Data entries:
Start of Block

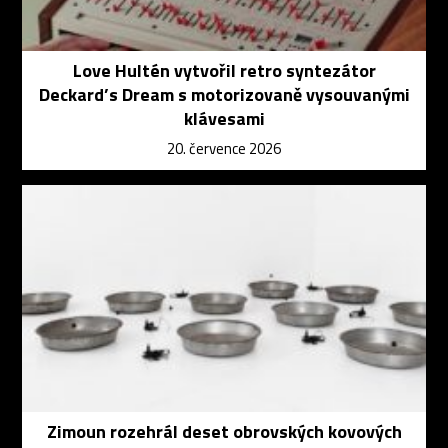
Love Hultén vytvořil retro syntezátor
Deckard’s Dream s motorizovaně vysouvanými
klávesami
20. července 2026
Zimoun rozehrál deset obrovských kovových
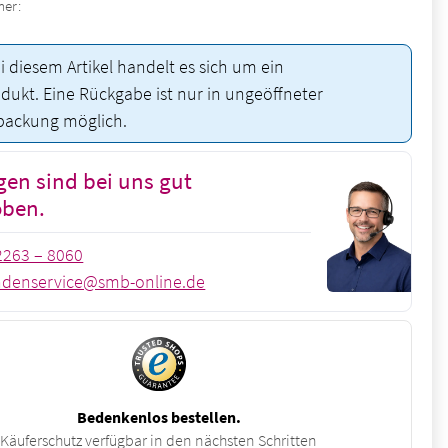
mer:
i diesem Artikel handelt es sich um ein
ukt. Eine Rückgabe ist nur in ungeöffneter
rpackung möglich.
gen sind bei uns gut
oben.
2263 – 8060
denservice@smb-online.de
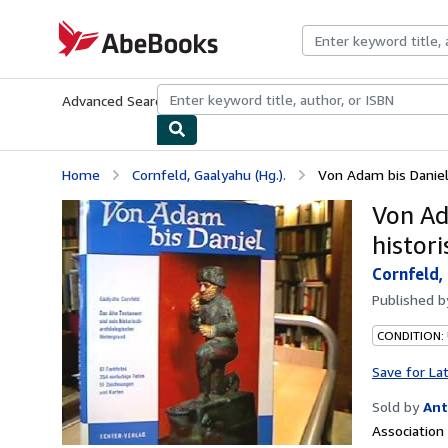
Skip to main content
AbeBooks.com
Advanced Search
Browse Collections
Rare Books
Art & Collecti
Home
Cornfeld, Gaalyahu (Hg.).
Von Adam bis Daniel
Von Ad
histor
Cornfeld,
Published 
CONDITION:
Save for La
Sold by
Ant
Associatio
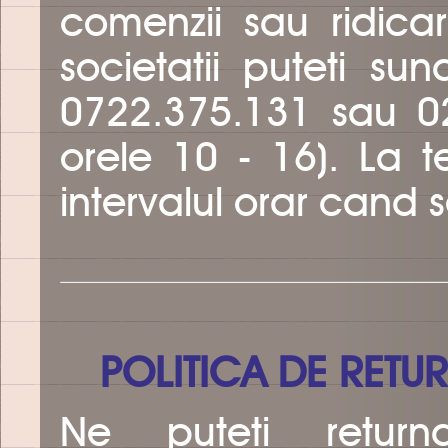
comenzii sau ridica
societatii puteti su
0722.375.131 sau 021
orele 10 - 16). La te
intervalul orar cand 
POLITICA DE RETUR
Ne puteti return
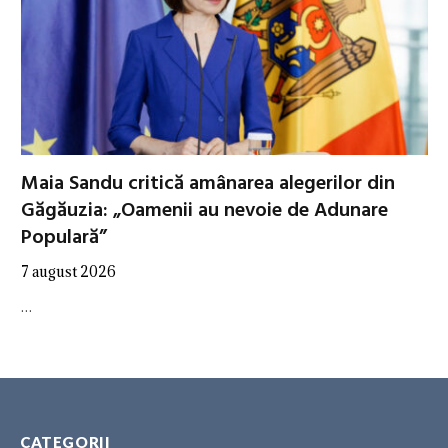
Maia Sandu critică amânarea alegerilor din
Găgăuzia: „Oamenii au nevoie de Adunare
Populară”
7 august 2026
…
CATEGORII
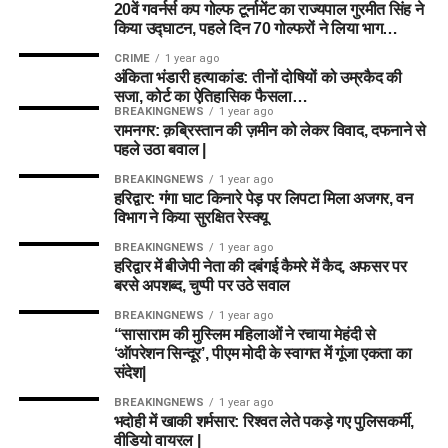
20वें गवर्नर्स कप गोल्फ टूर्नामेंट का राज्यपाल गुरमीत सिंह ने
किया उद्घाटन, पहले दिन 70 गोल्फरों ने लिया भाग…
CRIME
1 year ago
अंकिता भंडारी हत्याकांड: तीनों दोषियों को उम्रकैद की
सजा, कोर्ट का ऐतिहासिक फैसला…
BREAKINGNEWS
1 year ago
रामनगर: क़ब्रिस्तान की ज़मीन को लेकर विवाद, दफनाने से
पहले उठा बवाल |
BREAKINGNEWS
1 year ago
हरिद्वार: गंगा घाट किनारे पेड़ पर लिपटा मिला अजगर, वन
विभाग ने किया सुरक्षित रेस्क्यू
BREAKINGNEWS
1 year ago
हरिद्वार में बीजेपी नेता की दबंगई कैमरे में कैद, अफसर पर
बरसे अपशब्द, चुप्पी पर उठे सवाल
BREAKINGNEWS
1 year ago
“सासाराम की मुस्लिम महिलाओं ने रचाया मेहंदी से
‘ऑपरेशन सिन्दूर’, पीएम मोदी के स्वागत में गूंजा एकता का
संदेश|
BREAKINGNEWS
1 year ago
भदोही में खाकी शर्मसार: रिश्वत लेते पकड़े गए पुलिसकर्मी,
वीडियो वायरल |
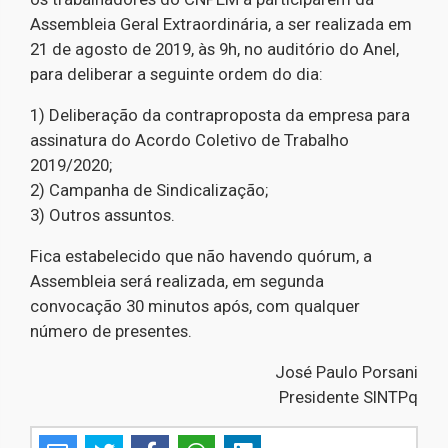
Assembleia Geral Extraordinária, a ser realizada em
21 de agosto de 2019, às 9h, no auditório do Anel,
para deliberar a seguinte ordem do dia:
1) Deliberação da contraproposta da empresa para
assinatura do Acordo Coletivo de Trabalho
2019/2020;
2) Campanha de Sindicalização;
3) Outros assuntos.
Fica estabelecido que não havendo quórum, a
Assembleia será realizada, em segunda
convocação 30 minutos após, com qualquer
número de presentes.
José Paulo Porsani
Presidente SINTPq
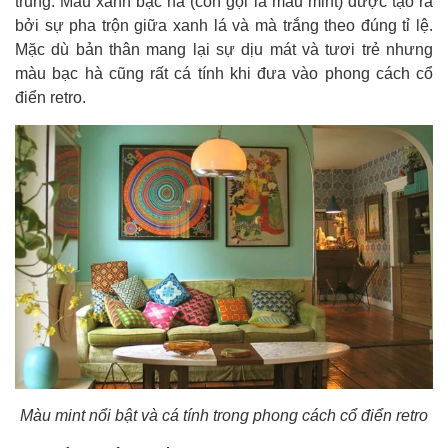
trung. Màu xanh bạc hà (còn gọi là màu mint) được tạo ra
bởi sự pha trộn giữa xanh lá và mà trắng theo đúng tỉ lệ.
Mặc dù bản thân mang lại sự dịu mát và tươi trẻ nhưng
màu bạc hà cũng rất cá tính khi đưa vào phong cách cổ
điển retro.
Màu mint nổi bật và cá tính trong phong cách cổ điển retro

End of Block

**Task directions:**
The complete set of records should be written out again, pictures excluded.

**Solution to the problem:**
Love Hultén vytvořil retro syntezátor
Deckard’s Dream s motorizovaně vysouvanými
klávesami
20. července 2026
Zimoun rozehrál deset obrovských kovových
mer:
i diesem Artikel handelt es sich um ein
ukt. Eine Rückgabe ist nur in ungeöffneter
rpackung möglich.
gen sind bei uns gut
oben.
2263 – 8060
denservice@smb-online.de
Skip to main content
AbeBooks.com
Advanced Search
Browse Collections
Rare Books
Art & Collecti
Home
Cornfeld, Gaalyahu (Hg.).
Von Adam bis Daniel
Von Ad
histor
Cornfeld,
Published 
CONDITION:
Save for La
Sold by
Ant
Associatio
comenzii sau ridica
societatii puteti su
0722.375.131 sau 021
orele 10 - 16). La te
intervalul orar cand 
POLITICA DE RETUR
Ne puteti return
Maia Sandu critică amânarea alegerilor din
Găgăuzia: „Oamenii au nevoie de Adunare
Populară”
7 august 2026
…
CATEGORII
20वें गवर्नर्स कप गोल्फ टूर्नामेंट का राज्यपाल गुरमीत सिंह ने
किया उद्घाटन, पहले दिन 70 गोल्फरों ने लिया भाग…
CRIME
1 year ago
अंकिता भंडारी हत्याकांड: तीनों दोषियों को उम्रकैद की
सजा, कोर्ट का ऐतिहासिक फैसला…
BREAKINGNEWS
1 year ago
रामनगर: क़ब्रिस्तान की ज़मीन को लेकर विवाद, दफनाने से
पहले उठा बवाल |
BREAKINGNEWS
1 year ago
हरिद्वार: गंगा घाट किनारे पेड़ पर लिपटा मिला अजगर, वन
विभाग ने किया सुरक्षित रेस्क्यू
BREAKINGNEWS
1 year ago
हरिद्वार में बीजेपी नेता की दबंगई कैमरे में कैद, अफसर पर
बरसे अपशब्द, चुप्पी पर उठे सवाल
BREAKINGNEWS
1 year ago
“सासाराम की मुस्लिम महिलाओं ने रचाया मेहंदी से
‘ऑपरेशन सिन्दूर’, पीएम मोदी के स्वागत में गूंजा एकता का
संदेश|
BREAKINGNEWS
1 year ago
भदोही में खाकी शर्मसार: रिश्वत लेते पकड़े गए पुलिसकर्मी,
वीडियो वायरल |
Assembleia Geral Extraordinária, a ser realizada em
21 de agosto de 2019, às 9h, no auditório do Anel,
para deliberar a seguinte ordem do dia:
1) Deliberação da contraproposta da empresa para
assinatura do Acordo Coletivo de Trabalho
2019/2020;
2) Campanha de Sindicalização;
3) Outros assuntos.
Fica estabelecido que não havendo quórum, a
Assembleia será realizada, em segunda
convocação 30 minutos após, com qualquer
número de presentes.
José Paulo Porsani
Presidente SINTPq
trung. Màu xanh bạc hà (còn gọi là màu mint) được tạo ra
bởi sự pha trộn giữa xanh lá và mà trắng theo đúng tỉ lệ.
Mặc dù bản thân mang lại sự dịu mát và tươi trẻ nhưng
màu bạc hà cũng rất cá tính khi đưa vào phong cách cổ
điển retro.
Màu mint nổi bật và cá tính trong phong cách cổ điển retro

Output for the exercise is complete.